Navanethem Pillay
Born in South Africa in 1941, Judge Navanethem Pillay received her Bachelor of Arts and her Bachelor of Law degrees from Natal University in South Africa and later a Master of Law and Doctor of Juridical Science at Harvard University in the US.
She opened her law practice in 1967 - the first woman to do so in Natal Province. As senior partner in the firm, she represented many opponents of apartheid, and became such a threat to the apartheid regime that she was denied a passport for many years. She handled precedent-setting cases to establish the effects of solitary confinement, the right of political prisoners to due process, and the family violence syndrome as a defense.
In 1995 came another first - she was the first black woman attorney appointed acting judge of the Supreme Court of South Africa. On the heels of that appointment, Judge Pillay was elected by the United Nations General Assembly to be a judge on the International Criminal Tribunal for Rwanda, where she served for eight years, including several years as president. During her tenure, the ICTR rendered a judgment against Jean-Paul Akayesu, mayor of Taba commune in Rwanda, finding him guilty of genocide for the use of rape in the "destruction of the spirit, of the will to live and of life itself."
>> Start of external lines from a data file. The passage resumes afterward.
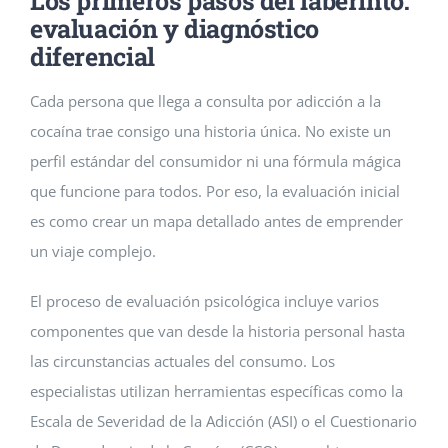
Los primeros pasos del laberinto:
evaluación y diagnóstico
diferencial
Cada persona que llega a consulta por adicción a la
cocaína trae consigo una historia única. No existe un
perfil estándar del consumidor ni una fórmula mágica
que funcione para todos. Por eso, la evaluación inicial
es como crear un mapa detallado antes de emprender
un viaje complejo.
El proceso de evaluación psicológica incluye varios
componentes que van desde la historia personal hasta
las circunstancias actuales del consumo. Los
especialistas utilizan herramientas específicas como la
Escala de Severidad de la Adicción (ASI) o el Cuestionario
As Judge Pillay said in an Occasional Paper she delivered in 2002, the jurisprudence on gender issues emanating from the UN criminal tribunals both in Rwanda and in the former Yugoslavia "provides a precedent in the ways in which international and regional bodies view and treat sexual violence." The evidence coming out of these trials so horrified the world community that in 1998 the Statute for the International Criminal Court became the first international treaty "to recognize a range of acts of sexual and gender violence as among the most serious crimes under international law. Most of these crimes had never before been explicitly articulated as crimes in any international instrument or domestic criminal code."
In February 2003, Judge Pillay was elected by the Assembly of State Parties to the Rome Statute, as one of the 18 Judges of the International Criminal Court (ICC).
Judge Pillay's commitment to human rights and to women's issues extends beyond her work on the bench. She is currently honorary chair for Equality Now and serves on the Board of Directors for Nozala Investments, the women's component of the National Economic Initiative. She has also held key positions with the Women Lawyers Association, the Advice desk for Abused Women, Lawyers for Human Rights, the Women's National Coalition, Black Lawyers Association and many other groups. She also lectures widely on legal and social issues of equality and human rights.
Judge Pillay received awards from the IBA for outstanding international woman lawyer, from the National Bar Association for excellence in the pursuit of human rights and was elected honorary member of the American Society of International Law.
A widow, Judge Pillay has two daughters, Isvari Pather and Kamini Pillay.